___ PROVIDED DATA

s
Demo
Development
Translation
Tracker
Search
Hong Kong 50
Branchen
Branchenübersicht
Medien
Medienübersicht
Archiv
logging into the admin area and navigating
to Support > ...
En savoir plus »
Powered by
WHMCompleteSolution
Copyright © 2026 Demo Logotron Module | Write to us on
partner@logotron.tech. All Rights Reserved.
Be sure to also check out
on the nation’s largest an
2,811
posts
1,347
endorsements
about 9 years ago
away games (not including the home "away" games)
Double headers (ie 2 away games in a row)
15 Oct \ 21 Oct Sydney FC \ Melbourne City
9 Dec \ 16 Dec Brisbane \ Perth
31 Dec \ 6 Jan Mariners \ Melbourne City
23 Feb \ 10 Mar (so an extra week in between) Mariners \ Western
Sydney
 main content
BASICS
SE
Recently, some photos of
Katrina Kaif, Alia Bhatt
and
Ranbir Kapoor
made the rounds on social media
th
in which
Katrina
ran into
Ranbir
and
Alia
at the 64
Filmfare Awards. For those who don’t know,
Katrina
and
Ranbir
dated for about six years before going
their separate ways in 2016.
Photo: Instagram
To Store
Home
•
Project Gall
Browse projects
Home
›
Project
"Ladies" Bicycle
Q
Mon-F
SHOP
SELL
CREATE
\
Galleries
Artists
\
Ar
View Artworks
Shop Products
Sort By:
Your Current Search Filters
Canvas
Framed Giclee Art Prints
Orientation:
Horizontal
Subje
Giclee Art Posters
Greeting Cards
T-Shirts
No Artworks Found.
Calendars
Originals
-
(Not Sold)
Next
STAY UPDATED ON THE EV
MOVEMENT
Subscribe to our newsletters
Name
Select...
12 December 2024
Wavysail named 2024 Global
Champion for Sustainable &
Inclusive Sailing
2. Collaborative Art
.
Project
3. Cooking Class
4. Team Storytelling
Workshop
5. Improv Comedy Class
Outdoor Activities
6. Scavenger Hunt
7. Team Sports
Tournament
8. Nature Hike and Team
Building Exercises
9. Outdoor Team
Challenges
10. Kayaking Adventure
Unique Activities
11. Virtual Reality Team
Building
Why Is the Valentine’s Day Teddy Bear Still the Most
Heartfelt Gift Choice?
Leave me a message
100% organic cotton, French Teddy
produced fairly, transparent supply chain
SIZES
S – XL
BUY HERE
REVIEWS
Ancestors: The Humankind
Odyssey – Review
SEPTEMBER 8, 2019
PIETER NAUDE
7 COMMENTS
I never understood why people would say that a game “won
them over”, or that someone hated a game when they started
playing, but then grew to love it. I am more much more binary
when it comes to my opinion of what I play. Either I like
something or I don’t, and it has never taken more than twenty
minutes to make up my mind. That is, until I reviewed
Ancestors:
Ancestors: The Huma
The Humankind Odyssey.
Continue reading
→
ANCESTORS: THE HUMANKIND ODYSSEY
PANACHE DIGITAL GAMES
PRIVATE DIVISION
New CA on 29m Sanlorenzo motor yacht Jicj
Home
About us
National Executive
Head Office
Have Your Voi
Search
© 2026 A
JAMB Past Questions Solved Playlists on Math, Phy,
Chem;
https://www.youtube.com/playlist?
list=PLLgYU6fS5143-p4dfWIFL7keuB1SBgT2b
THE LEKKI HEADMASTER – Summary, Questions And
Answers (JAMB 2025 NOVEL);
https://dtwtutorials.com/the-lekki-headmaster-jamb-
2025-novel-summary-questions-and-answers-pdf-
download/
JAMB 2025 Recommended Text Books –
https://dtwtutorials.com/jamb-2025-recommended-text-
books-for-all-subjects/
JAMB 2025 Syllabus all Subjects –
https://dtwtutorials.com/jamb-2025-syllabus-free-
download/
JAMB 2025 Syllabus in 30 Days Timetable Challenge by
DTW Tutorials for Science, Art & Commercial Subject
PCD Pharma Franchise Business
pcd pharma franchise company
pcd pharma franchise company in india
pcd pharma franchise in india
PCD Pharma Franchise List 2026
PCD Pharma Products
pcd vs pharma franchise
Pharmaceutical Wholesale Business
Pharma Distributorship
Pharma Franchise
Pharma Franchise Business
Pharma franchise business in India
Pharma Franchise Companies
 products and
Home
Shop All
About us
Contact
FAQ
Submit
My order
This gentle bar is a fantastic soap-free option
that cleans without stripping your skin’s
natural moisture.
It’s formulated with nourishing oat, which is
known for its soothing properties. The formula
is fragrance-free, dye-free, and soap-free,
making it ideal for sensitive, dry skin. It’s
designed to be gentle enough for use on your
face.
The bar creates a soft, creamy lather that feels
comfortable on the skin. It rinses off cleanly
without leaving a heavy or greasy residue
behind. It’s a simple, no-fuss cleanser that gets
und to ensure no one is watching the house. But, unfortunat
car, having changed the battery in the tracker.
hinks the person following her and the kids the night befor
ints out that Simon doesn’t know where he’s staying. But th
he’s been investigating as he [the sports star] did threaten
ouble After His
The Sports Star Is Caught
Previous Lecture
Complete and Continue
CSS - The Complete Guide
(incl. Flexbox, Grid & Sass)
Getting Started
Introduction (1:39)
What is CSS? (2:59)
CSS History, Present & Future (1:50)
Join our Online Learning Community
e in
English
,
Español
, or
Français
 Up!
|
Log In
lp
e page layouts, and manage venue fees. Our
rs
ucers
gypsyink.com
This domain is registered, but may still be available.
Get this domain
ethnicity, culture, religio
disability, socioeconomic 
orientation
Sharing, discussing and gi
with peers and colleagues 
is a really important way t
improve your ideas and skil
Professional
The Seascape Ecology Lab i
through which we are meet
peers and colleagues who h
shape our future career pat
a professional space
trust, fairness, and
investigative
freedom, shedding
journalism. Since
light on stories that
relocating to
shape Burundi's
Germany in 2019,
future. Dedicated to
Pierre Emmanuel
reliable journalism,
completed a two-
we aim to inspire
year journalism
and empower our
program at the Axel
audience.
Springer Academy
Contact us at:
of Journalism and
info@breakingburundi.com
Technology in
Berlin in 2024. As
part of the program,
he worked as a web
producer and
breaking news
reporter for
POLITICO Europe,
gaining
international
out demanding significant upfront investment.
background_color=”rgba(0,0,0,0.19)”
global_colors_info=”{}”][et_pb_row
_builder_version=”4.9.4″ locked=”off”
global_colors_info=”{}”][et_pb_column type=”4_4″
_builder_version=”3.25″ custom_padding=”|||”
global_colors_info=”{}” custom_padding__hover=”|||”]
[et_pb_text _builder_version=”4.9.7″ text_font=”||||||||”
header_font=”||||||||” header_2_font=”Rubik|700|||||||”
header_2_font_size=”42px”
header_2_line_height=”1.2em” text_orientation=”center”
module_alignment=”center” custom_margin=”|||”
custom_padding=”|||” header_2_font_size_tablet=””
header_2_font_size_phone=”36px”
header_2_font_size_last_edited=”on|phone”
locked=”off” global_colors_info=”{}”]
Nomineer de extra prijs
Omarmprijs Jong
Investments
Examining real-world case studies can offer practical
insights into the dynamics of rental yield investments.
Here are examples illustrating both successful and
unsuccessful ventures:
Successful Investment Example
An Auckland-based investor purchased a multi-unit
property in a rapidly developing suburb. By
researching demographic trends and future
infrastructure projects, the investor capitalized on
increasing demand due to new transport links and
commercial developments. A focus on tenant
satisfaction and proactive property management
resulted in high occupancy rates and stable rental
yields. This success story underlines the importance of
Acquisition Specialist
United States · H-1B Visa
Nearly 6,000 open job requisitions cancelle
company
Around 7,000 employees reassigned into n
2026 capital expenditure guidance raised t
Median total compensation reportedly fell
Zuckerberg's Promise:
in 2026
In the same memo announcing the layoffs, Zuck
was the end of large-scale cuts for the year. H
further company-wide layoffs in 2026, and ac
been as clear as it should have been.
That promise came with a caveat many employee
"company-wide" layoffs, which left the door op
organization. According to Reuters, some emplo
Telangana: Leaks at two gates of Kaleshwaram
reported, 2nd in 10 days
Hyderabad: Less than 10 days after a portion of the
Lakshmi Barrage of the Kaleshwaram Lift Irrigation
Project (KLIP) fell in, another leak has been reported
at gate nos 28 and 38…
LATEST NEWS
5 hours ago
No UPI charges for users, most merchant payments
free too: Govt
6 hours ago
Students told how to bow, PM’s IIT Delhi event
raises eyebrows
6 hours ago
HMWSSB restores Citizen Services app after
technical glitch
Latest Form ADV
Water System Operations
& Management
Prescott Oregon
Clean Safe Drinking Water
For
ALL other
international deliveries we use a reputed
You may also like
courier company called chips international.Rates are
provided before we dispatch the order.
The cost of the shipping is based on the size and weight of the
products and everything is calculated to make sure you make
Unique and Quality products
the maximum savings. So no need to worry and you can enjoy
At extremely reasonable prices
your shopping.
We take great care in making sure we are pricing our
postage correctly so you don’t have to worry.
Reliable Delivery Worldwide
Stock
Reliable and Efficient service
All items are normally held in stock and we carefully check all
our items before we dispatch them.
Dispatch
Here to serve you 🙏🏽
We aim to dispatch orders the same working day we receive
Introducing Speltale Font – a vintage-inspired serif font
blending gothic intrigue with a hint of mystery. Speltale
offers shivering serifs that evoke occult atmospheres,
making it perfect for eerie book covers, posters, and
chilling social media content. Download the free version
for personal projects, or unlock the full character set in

______

● TASK STATEMENT
Search the lines above for the string "property" and copy each line that has it.

● COMPLETED TASK
property in a rapidly developing suburb. By
satisfaction and proactive property management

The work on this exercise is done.